See the language located under clause #5 and clause #6 of a standard Oil and Gas Lease form.
But, what do “operations” mean in this context? Dirt work? Surface prep? “Commencement of operations” in this context generally means the operator does some kind of work pertaining to preparing the drilling site before the expiration date.
Under these circumstances, the operator doesn’t have to drill a producing well to extend the lease.
What to Look For
Like all other fine print, it is important to understand oil lease clauses. Clauses control the rights you are entitled to from any future operator that acquires your lease by assignment or sale. The lease may be in force for many years.
We recently got a call from the granddaughter of a mineral owner. She asked if we could assist the family in obtaining a new oil and gas lease on the family’s 120-acre tract of land, which was located in two different sections. 80 acres were located in Section 9 and 40 acres were located in Section 4, which was the section north of Section 9.
Since there had only been one well drilled in Section 4 since 1962, she thought the acreage in Section 9 was available to lease. Had her grandfather included a Pugh Clause in his original lease, then she could have gotten a new lease.
However, without a Pugh Clause, the one well in Section 4 held the entire 120-acre lease.
You read that right! One well that was drilled over 50 years ago meant there was no “open acreage” to lease. If you lease land that is located in more than one section, be sure to request a Pugh Clause as a special provision to your lease.
Types of Pugh Clauses
Vertical Pugh Clause
A Vertical Pugh Clause requires the Operator to release the rights below a defined vertical depth after the primary term of your lease expires. For example, all rights 100 feet below the deepest drilled depth or 100 feet below the deepest formation penetrated.

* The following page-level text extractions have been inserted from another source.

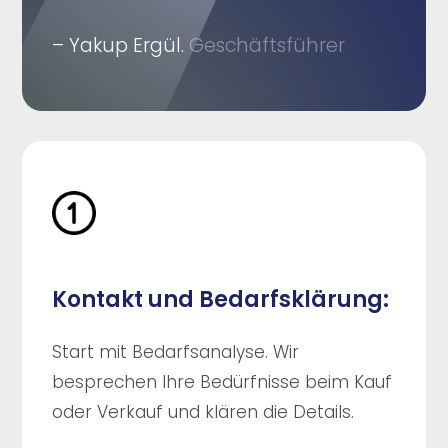
– Yakup Ergül.
Geschäftsführer
Kontakt und Bedarfsklärung:
Start mit Bedarfsanalyse. Wir
besprechen Ihre Bedürfnisse beim Kauf
oder Verkauf und klären die Details.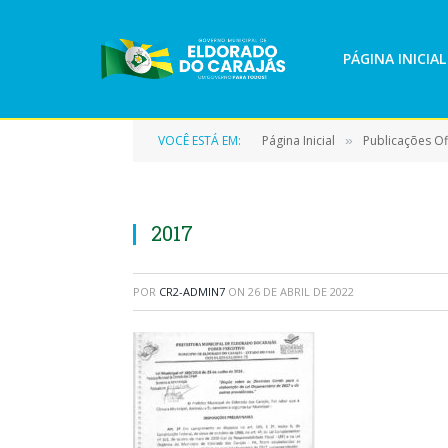
PÁGINA INICIAL
VOCÊ ESTÁ EM:
Página Inicial
Publicações Ofi
»
2017
POR
CR2-ADMIN7
ON
26 DE ABRIL DE 2022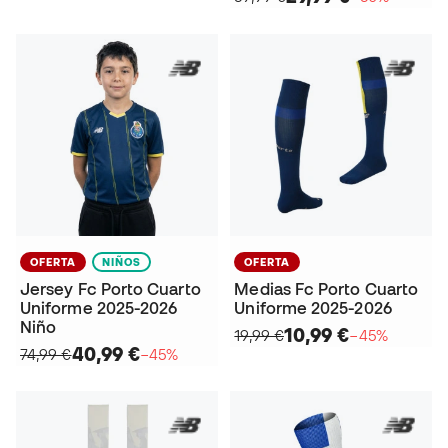
OFERTA
NIÑOS
OFERTA
Jersey Fc Porto Cuarto
Medias Fc Porto Cuarto
Uniforme 2025-2026
Uniforme 2025-2026
Niño
10,99 €
19,99 €
−45%
40,99 €
74,99 €
−45%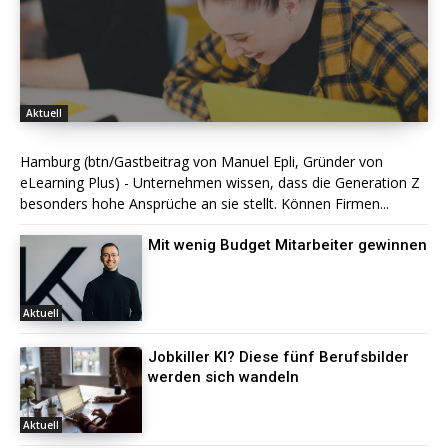
Aktuell
Hamburg (btn/Gastbeitrag von Manuel Epli, Gründer von
eLearning Plus) - Unternehmen wissen, dass die Generation Z
besonders hohe Ansprüche an sie stellt. Können Firmen...
Mit wenig Budget Mitarbeiter gewinnen
Aktuell
Jobkiller KI? Diese fünf Berufsbilder
werden sich wandeln
Aktuell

The means for defining the depth limitation can vary, but the intent is always the same: to release the interest from the lease for any “deeper” zones that haven’t been drilled. This allows you to grant a second lease on “deep rights” when a shallower zone has been drilled and is held under an earlier lease.
Horizontal Pugh Clause
This requires the Operator to release the rights not included in a pooled unit after the primary lease expires. Unlike Vertical Pugh Clauses which only release drilling rights to a certain depth, Horizontal Pugh Clauses release rights from the surface to all depths.

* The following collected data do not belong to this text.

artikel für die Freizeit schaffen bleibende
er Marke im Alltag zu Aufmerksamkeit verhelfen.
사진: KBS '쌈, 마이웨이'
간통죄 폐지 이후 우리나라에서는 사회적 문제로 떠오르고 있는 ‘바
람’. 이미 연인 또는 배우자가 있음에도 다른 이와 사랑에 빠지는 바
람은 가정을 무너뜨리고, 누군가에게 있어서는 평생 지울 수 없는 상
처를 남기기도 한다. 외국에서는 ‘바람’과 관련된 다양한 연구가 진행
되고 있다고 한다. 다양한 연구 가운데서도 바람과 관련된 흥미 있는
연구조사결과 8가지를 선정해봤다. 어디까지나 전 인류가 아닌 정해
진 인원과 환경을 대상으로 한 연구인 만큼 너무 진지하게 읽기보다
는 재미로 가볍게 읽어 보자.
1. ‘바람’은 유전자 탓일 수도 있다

Let’s say a portion of your interest on a lease gets included in a drilling unit, but the rest of the interest lies outside of the unit. The Horizontal Pugh Clause releases all depths not in the unit on your lease at the end of its primary term.
Other Common Oil Lease Clauses
Subsurface Wellbore Easement
This allows the Operator to use your surface land to drill down vertically when the bottom hole is located on the adjacent property you do not own. If you are not careful, you could sign a lease to drill not knowing you will not receive royalty revenue if the well produces oil or gas.
Prior Offer to Lease
Operators use this clause to stop you from getting better terms after your lease expires. The clause requires you to notify the Operator if you are contacted for a new lease when your current lease expires. In this situation, you have the preferential right, but not the obligation, to lease your property for the same terms.
“Certified” Mail Notice
Until recently, the language around notifying the Operator of a transfer of interest, either by death or sale, was only required to “be in writing”. Many new leases modify the language to state the operator must be “…notified in writing, sent by certified mail“.
In this case, a letter to the Operator notifying them of the ownership change is not enough. The letter must be sent by certified mail. Be diligent and double-check what your oil lease clauses say here.
Know What You’re Signing
We can’t stress this enough: become familiar with everything your oil and gas lease states before you sign it. No one wants to be stuck in a bad lease 60 years from now.